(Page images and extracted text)
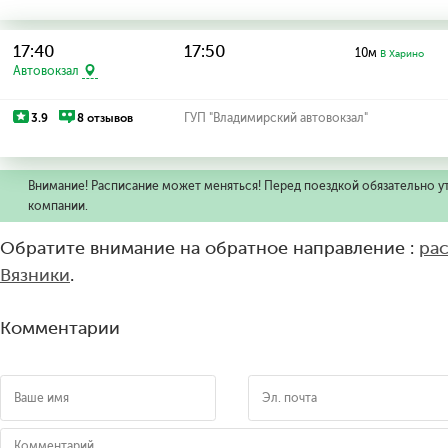
17:40
17:50
10м
В Харино
Автовокзал
3.9
8 отзывов
ГУП "Владимирский автовокзал"
Внимание! Расписание может меняться! Перед поездкой обязательно у
компании.
Обратите внимание на обратное направление :
ра
Вязники
.
Комментарии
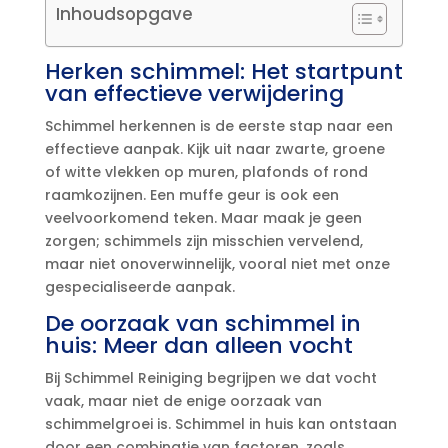
Inhoudsopgave
Herken schimmel: Het startpunt
van effectieve verwijdering
Schimmel herkennen is de eerste stap naar een
effectieve aanpak.​ Kijk uit naar zwarte, groene
of witte vlekken op muren, plafonds of rond
raamkozijnen.​ Een muffe geur is ook een
veelvoorkomend teken.​ Maar maak je geen
zorgen; schimmels zijn misschien vervelend,
maar niet onoverwinnelijk, vooral niet met onze
gespecialiseerde aanpak.​
De oorzaak van schimmel in
huis: Meer dan alleen vocht
Bij Schimmel Reiniging begrijpen we dat vocht
vaak, maar niet de enige oorzaak van
schimmelgroei is.​ Schimmel in huis kan ontstaan
door een combinatie van factoren, zoals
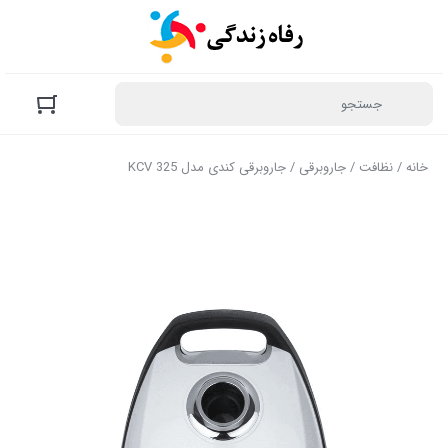
خانه
/
نظافت
/
جاروبرقی
/ جاروبرقی کندی مدل KCV 325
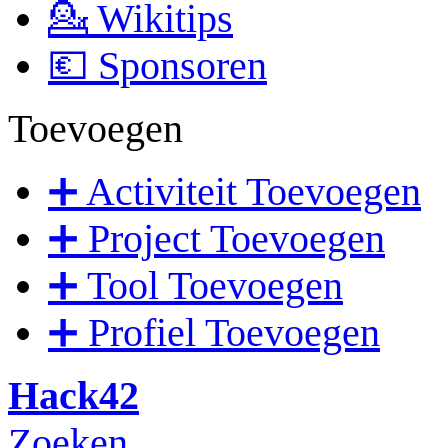
💁 Wikitips
💶 Sponsoren
Toevoegen
➕ Activiteit Toevoegen
➕ Project Toevoegen
➕ Tool Toevoegen
➕ Profiel Toevoegen
Hack42
Zoeken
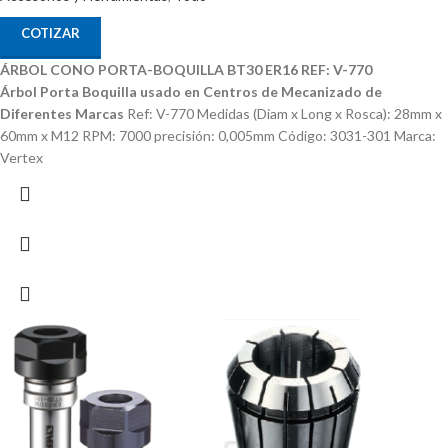
COTIZAR
ÁRBOL CONO PORTA-BOQUILLA BT30 ER16 REF: V-770
Árbol Porta Boquilla usado en Centros de Mecanizado de
Diferentes Marcas
Ref: V-770 Medidas (Diam x Long x Rosca): 28mm x
60mm x M12 RPM: 7000 precisión: 0,005mm Código: 3031-301 Marca:
Vertex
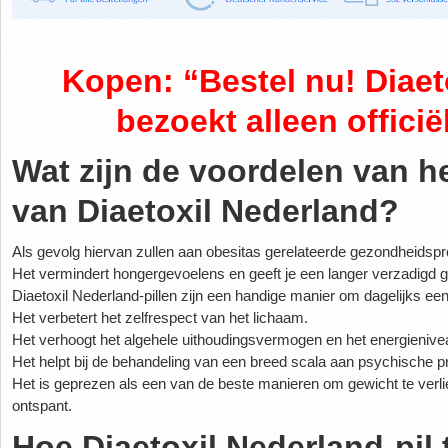
Kopen: “Bestel nu! Diaet
bezoekt alleen officië
Wat zijn de voordelen van h
van Diaetoxil Nederland?
Als gevolg hiervan zullen aan obesitas gerelateerde gezondheids
Het vermindert hongergevoelens en geeft je een langer verzadigd g
Diaetoxil Nederland-pillen zijn een handige manier om dagelijks 
Het verbetert het zelfrespect van het lichaam.
Het verhoogt het algehele uithoudingsvermogen en het energienive
Het helpt bij de behandeling van een breed scala aan psychische 
Het is geprezen als een van de beste manieren om gewicht te verli
ontspant.
Hoe Diaetoxil Nederland-pil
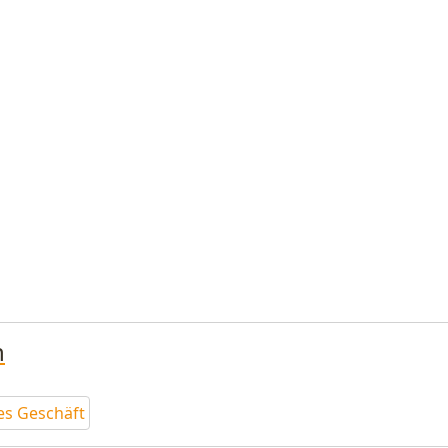
n
s Geschäft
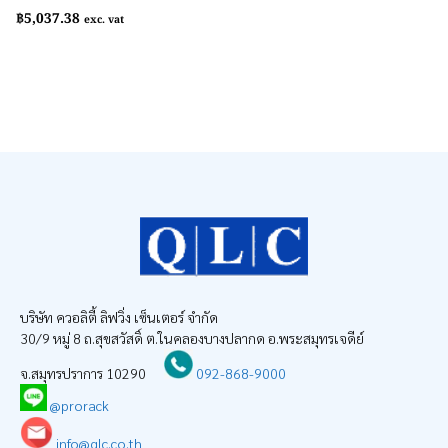
฿
5,037.38
exc. vat
บริษัท ควอลิตี้ ลิฟวิ่ง เซ็นเตอร์ จำกัด
30/9 หมู่ 8 ถ.สุขสวัสดิ์ ต.ในคลองบางปลากด อ.พระสมุทรเจดีย์
จ.สมุทรปราการ 10290
092-868-9000
@prorack
info@qlc.co.th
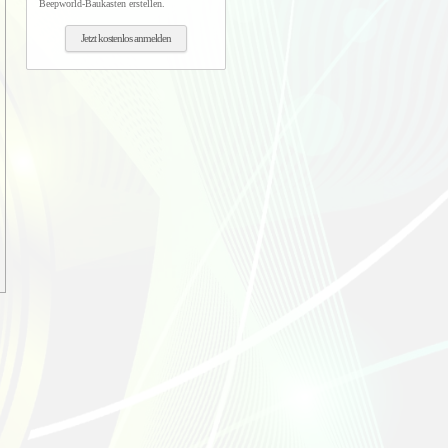
Beepworld-Baukasten erstellen.
Jetzt kostenlos anmelden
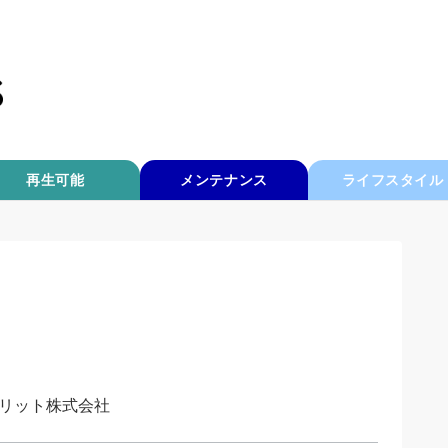
再生可能
メンテナンス
ライフスタイル
リット株式会社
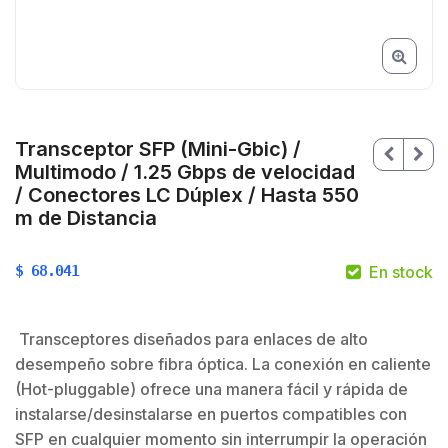
Transceptor SFP (Mini-Gbic) /
Multimodo / 1.25 Gbps de velocidad
/ Conectores LC Dúplex / Hasta 550
m de Distancia
$
68.041
En stock
Transceptores diseñados para enlaces de alto
desempeño sobre fibra óptica. La conexión en caliente
(Hot-pluggable) ofrece una manera fácil y rápida de
$
$
instalarse/desinstalarse en puertos compatibles con
SFP en cualquier momento sin interrumpir la operación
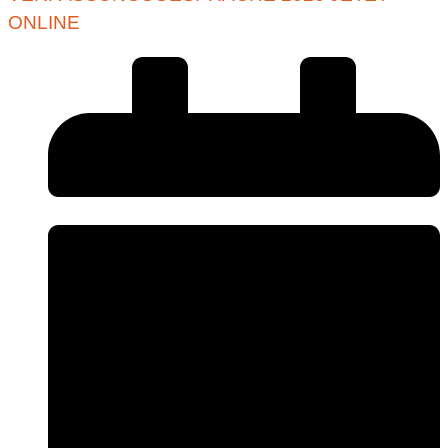
ONLINE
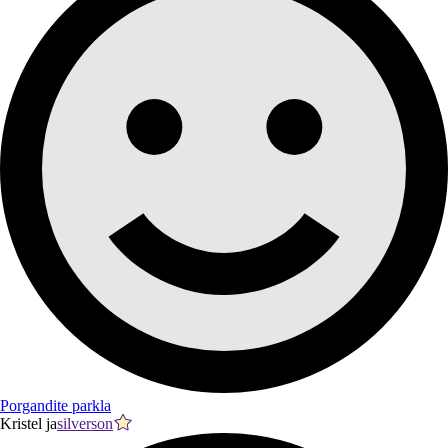
Porgandite parkla
Kristel ja
silverson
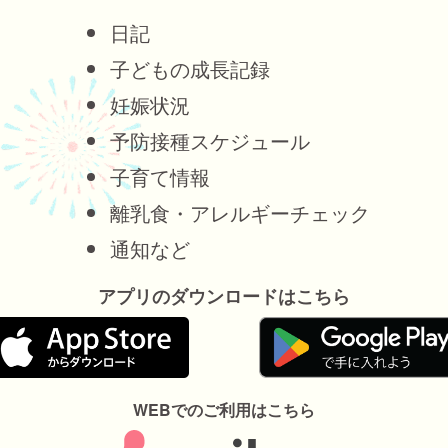
日記
子どもの成長記録
妊娠状況
予防接種スケジュール
子育て情報
離乳食・アレルギーチェック
通知など
アプリのダウンロードはこちら
WEBでのご利用はこちら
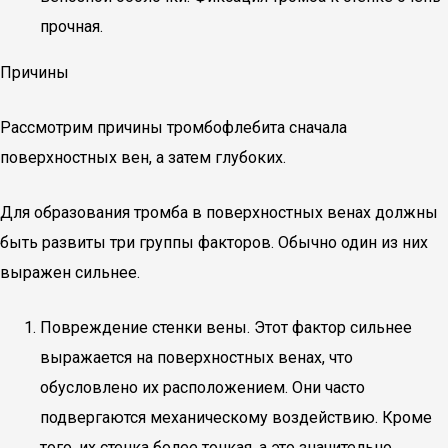
прочная.
Причины
Рассмотрим причины тромбофлебита сначала
поверхностных вен, а затем глубоких.
Для образования тромба в поверхностных венах должны
быть развиты три группы факторов. Обычно один из них
выражен сильнее.
Повреждение стенки вены. Этот фактор сильнее
выражается на поверхностных венах, что
обусловлено их расположением. Они часто
подвергаются механическому воздействию. Кроме
того, их стенка более тонкая, а это значительно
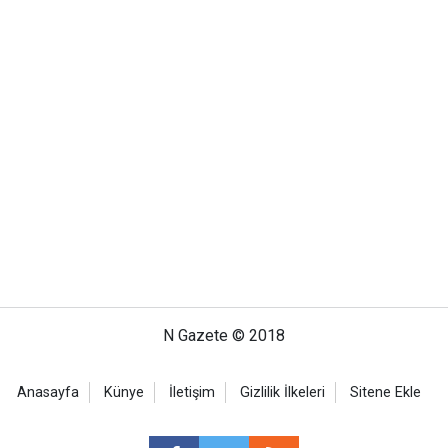
N Gazete © 2018
Anasayfa
Künye
İletişim
Gizlilik İlkeleri
Sitene Ekle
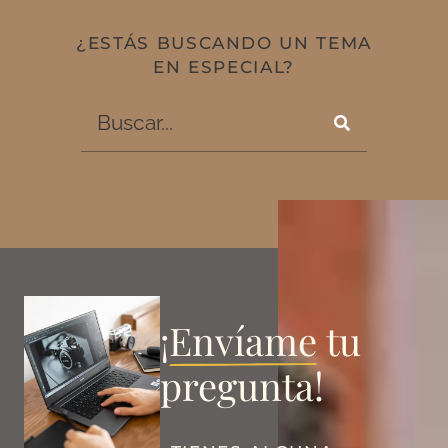
¿ESTÁS BUSCANDO UN TEMA
EN ESPECIAL?
¡
Envíame
tu
pregunta!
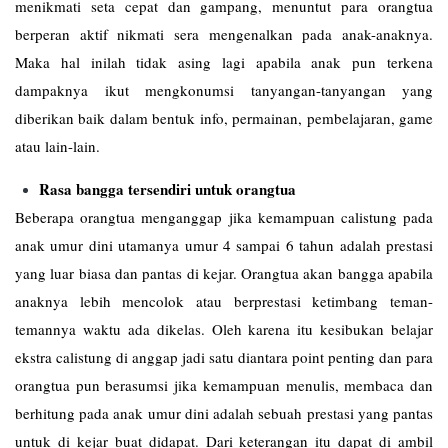
menikmati seta cepat dan gampang, menuntut para orangtua
berperan aktif nikmati sera mengenalkan pada anak-anaknya.
Maka hal inilah tidak asing lagi apabila anak pun terkena
dampaknya ikut mengkonumsi tanyangan-tanyangan yang
diberikan baik dalam bentuk info, permainan, pembelajaran, game
atau lain-lain.
Rasa bangga tersendiri untuk orangtua
Beberapa orangtua menganggap jika kemampuan calistung pada
anak umur dini utamanya umur 4 sampai 6 tahun adalah prestasi
yang luar biasa dan pantas di kejar. Orangtua akan bangga apabila
anaknya lebih mencolok atau berprestasi ketimbang teman-
temannya waktu ada dikelas. Oleh karena itu kesibukan belajar
ekstra calistung di anggap jadi satu diantara point penting dan para
orangtua pun berasumsi jika kemampuan menulis, membaca dan
berhitung pada anak umur dini adalah sebuah prestasi yang pantas
untuk di kejar buat didapat. Dari keterangan itu dapat di ambil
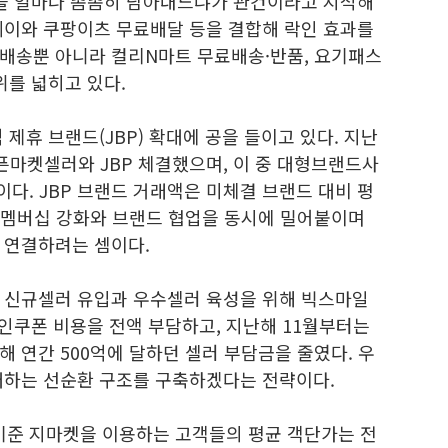
택을 얼마나 촘촘히 담아내느냐가 관건이라고 지적해
레이와 쿠팡이츠 무료배달 등을 결합해 락인 효과를
배송뿐 아니라 컬리N마트 무료배송·반품, 요기패스
위를 넓히고 있다.
제휴 브랜드(JBP) 확대에 공을 들이고 있다. 지난
오픈마켓셀러와 JBP 체결했으며, 이 중 대형브랜드사
이다. JBP 브랜드 거래액은 미체결 브랜드 대비 평
. 멤버십 강화와 브랜드 협업을 동시에 밀어붙이며
 연결하려는 셈이다.
 신규셀러 유입과 우수셀러 육성을 위해 빅스마일
할인쿠폰 비용을 전액 부담하고, 지난해 11월부터는
 연간 500억에 달하던 셀러 부담금을 줄였다. 우
대하는 선순환 구조를 구축하겠다는 전략이다.
 기준 지마켓을 이용하는 고객들의 평균 객단가는 전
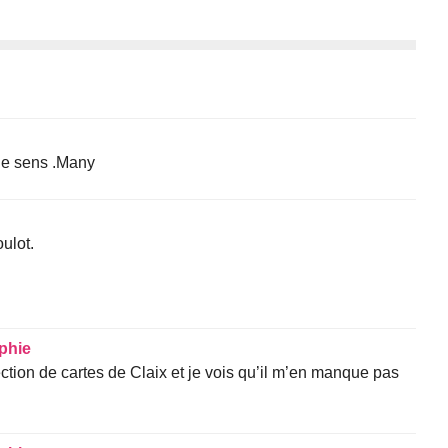
le sens .Many
ulot.
phie
ction de cartes de Claix et je vois qu’il m’en manque pas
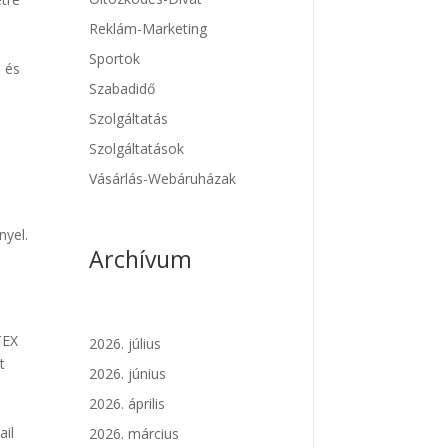
Reklám-Marketing
Sportok
, és
Szabadidő
Szolgáltatás
Szolgáltatások
Vásárlás-Webáruházak
nyel.
Archívum
TEX
2026. július
t
2026. június
2026. április
ail
2026. március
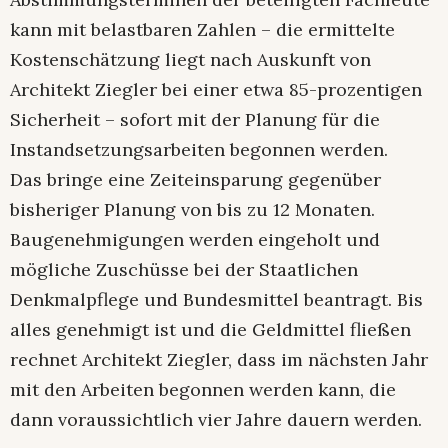
kann mit belastbaren Zahlen – die ermittelte
Kostenschätzung liegt nach Auskunft von
Architekt Ziegler bei einer etwa 85-prozentigen
Sicherheit – sofort mit der Planung für die
Instandsetzungsarbeiten begonnen werden.
Das bringe eine Zeiteinsparung gegenüber
bisheriger Planung von bis zu 12 Monaten.
Baugenehmigungen werden eingeholt und
mögliche Zuschüsse bei der Staatlichen
Denkmalpflege und Bundesmittel beantragt. Bis
alles genehmigt ist und die Geldmittel fließen
rechnet Architekt Ziegler, dass im nächsten Jahr
mit den Arbeiten begonnen werden kann, die
dann voraussichtlich vier Jahre dauern werden.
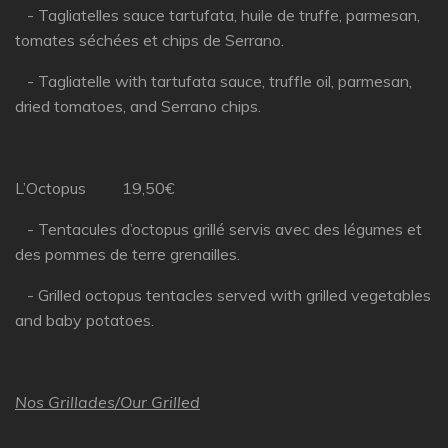
- Tagliatelles sauce tartufata, huile de truffe, parmesan,
tomates séchées et chips de Serrano.
- Tagliatelle with tartufata sauce, truffle oil, parmesan,
dried tomatoes, and Serrano chips.
L’Octopus 19,50€
- Tentacules d’octopus grillé servis avec des légumes et
des pommes de terre grenailles.
- Grilled octopus tentacles served with grilled vegetables
and baby potatoes.
Nos Grillades/Our Grilled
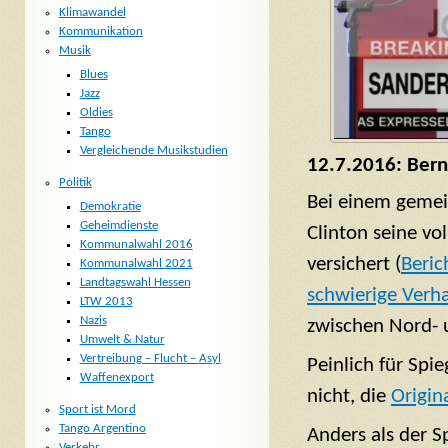
Klimawandel
Kommunikation
Musik
Blues
Jazz
Oldies
Tango
Vergleichende Musikstudien
12.7.2016: Bern
Politik
Bei einem gemei
Demokratie
Geheimdienste
Clinton seine v
Kommunalwahl 2016
versichert (
Beric
Kommunalwahl 2021
Landtagswahl Hessen
schwierige Ver
LTW 2013
Nazis
zwischen Nord- 
Umwelt & Natur
Vertreibung – Flucht – Asyl
Peinlich für Spi
Waffenexport
nicht, die
Origin
Sport ist Mord
Tango Argentino
Anders als der S
Verkehr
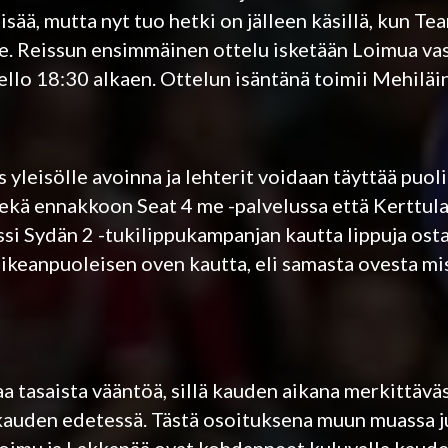
sää, mutta nyt tuo hetki on jälleen käsillä, kun T
e. Reissun ensimmäinen ottelu isketään Loimua va
kello 18:30 alkaen. Ottelun isäntänä toimii Mehiläi
 yleisölle avoinna ja lehterit voidaan täyttää puoli
ekä ennakkoon Seat 4 me -palvelussa että Kerttulan
ssi Sydän 2 -tukilippukampanjan kautta lippuja osta
oikeanpuoleisen oven kautta, eli samasta ovesta mi
aa tasaista vääntöä, sillä kauden aikana merkittävä
auden edetessä. Tästä osoituksena muun muassa ju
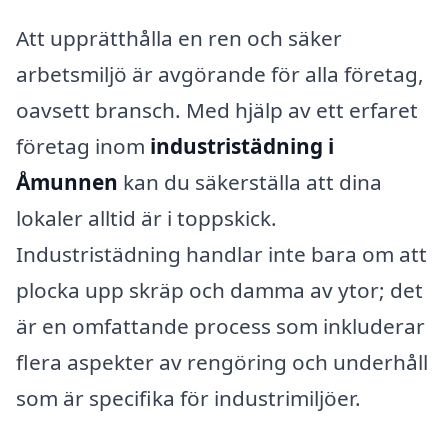
Att upprätthålla en ren och säker
arbetsmiljö är avgörande för alla företag,
oavsett bransch. Med hjälp av ett erfaret
företag inom
industristädning i
Åmunnen
kan du säkerställa att dina
lokaler alltid är i toppskick.
Industristädning handlar inte bara om att
plocka upp skräp och damma av ytor; det
är en omfattande process som inkluderar
flera aspekter av rengöring och underhåll
som är specifika för industrimiljöer.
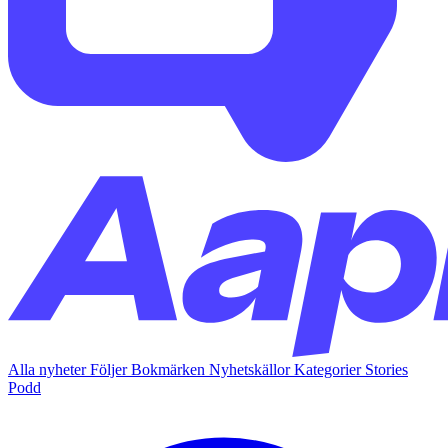
Alla nyheter
Följer
Bokmärken
Nyhetskällor
Kategorier
Stories
Podd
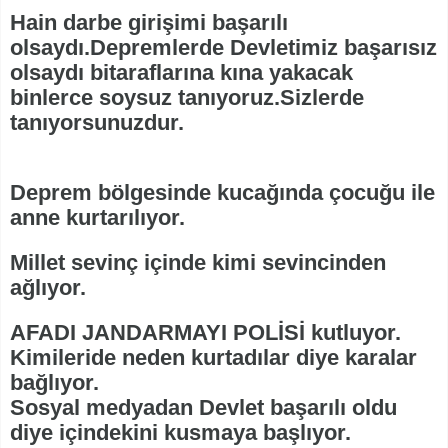
Hain darbe girişimi başarılı
olsaydı.Depremlerde Devletimiz başarısız
olsaydı bitaraflarına kına yakacak
binlerce soysuz tanıyoruz.Sizlerde
tanıyorsunuzdur.
Deprem bölgesinde kucağında çocuğu ile
anne kurtarılıyor.
Millet sevinç içinde kimi sevincinden
ağlıyor.
AFADI JANDARMAYI POLİSİ kutluyor.
Kimileride neden kurtadılar diye karalar
bağlıyor.
Sosyal medyadan Devlet başarılı oldu
diye içindekini kusmaya başlıyor.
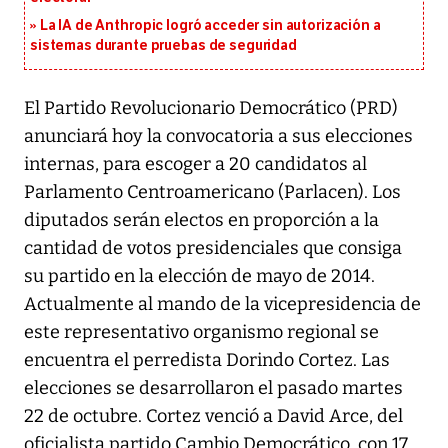
La IA de Anthropic logró acceder sin autorización a
sistemas durante pruebas de seguridad
El Partido Revolucionario Democrático (PRD)
anunciará hoy la convocatoria a sus elecciones
internas, para escoger a 20 candidatos al
Parlamento Centroamericano (Parlacen). Los
diputados serán electos en proporción a la
cantidad de votos presidenciales que consiga
su partido en la elección de mayo de 2014.
Actualmente al mando de la vicepresidencia de
este representativo organismo regional se
encuentra el perredista Dorindo Cortez. Las
elecciones se desarrollaron el pasado martes
22 de octubre. Cortez venció a David Arce, del
oficialista partido Cambio Democrático, con 17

→ **Task objective**: Would you reproduce the lines above, from the very first through the line containing "van Diaetoxil Nederland?", exactly and without the pictures?

→ **Solution to the exercise**:
17:40
17:50
10м
В Харино
Автовокзал
3.9
8 отзывов
ГУП "Владимирский автовокзал"
Внимание! Расписание может меняться! Перед поездкой обязательно у
компании.
Обратите внимание на обратное направление :
ра
Вязники
.
Комментарии
Inhoudsopgave
Herken schimmel: Het startpunt
van effectieve verwijdering
Schimmel herkennen is de eerste stap naar een
effectieve aanpak.​ Kijk uit naar zwarte, groene
of witte vlekken op muren, plafonds of rond
raamkozijnen.​ Een muffe geur is ook een
veelvoorkomend teken.​ Maar maak je geen
zorgen; schimmels zijn misschien vervelend,
maar niet onoverwinnelijk, vooral niet met onze
gespecialiseerde aanpak.​
De oorzaak van schimmel in
huis: Meer dan alleen vocht
Bij Schimmel Reiniging begrijpen we dat vocht
vaak, maar niet de enige oorzaak van
schimmelgroei is.​ Schimmel in huis kan ontstaan
door een combinatie van factoren, zoals
خانه
/
نظافت
/
جاروبرقی
/ جاروبرقی کندی مدل KCV 325
💁 Wikitips
💶 Sponsoren
Toevoegen
➕ Activiteit Toevoegen
➕ Project Toevoegen
➕ Tool Toevoegen
➕ Profiel Toevoegen
Hack42
Zoeken
COTIZAR
ÁRBOL CONO PORTA-BOQUILLA BT30 ER16 REF: V-770
Árbol Porta Boquilla usado en Centros de Mecanizado de
Diferentes Marcas
Ref: V-770 Medidas (Diam x Long x Rosca): 28mm x
60mm x M12 RPM: 7000 precisión: 0,005mm Código: 3031-301 Marca:
Vertex
Kopen: “Bestel nu! Diaet
bezoekt alleen officië
Wat zijn de voordelen van h
van Diaetoxil Nederland?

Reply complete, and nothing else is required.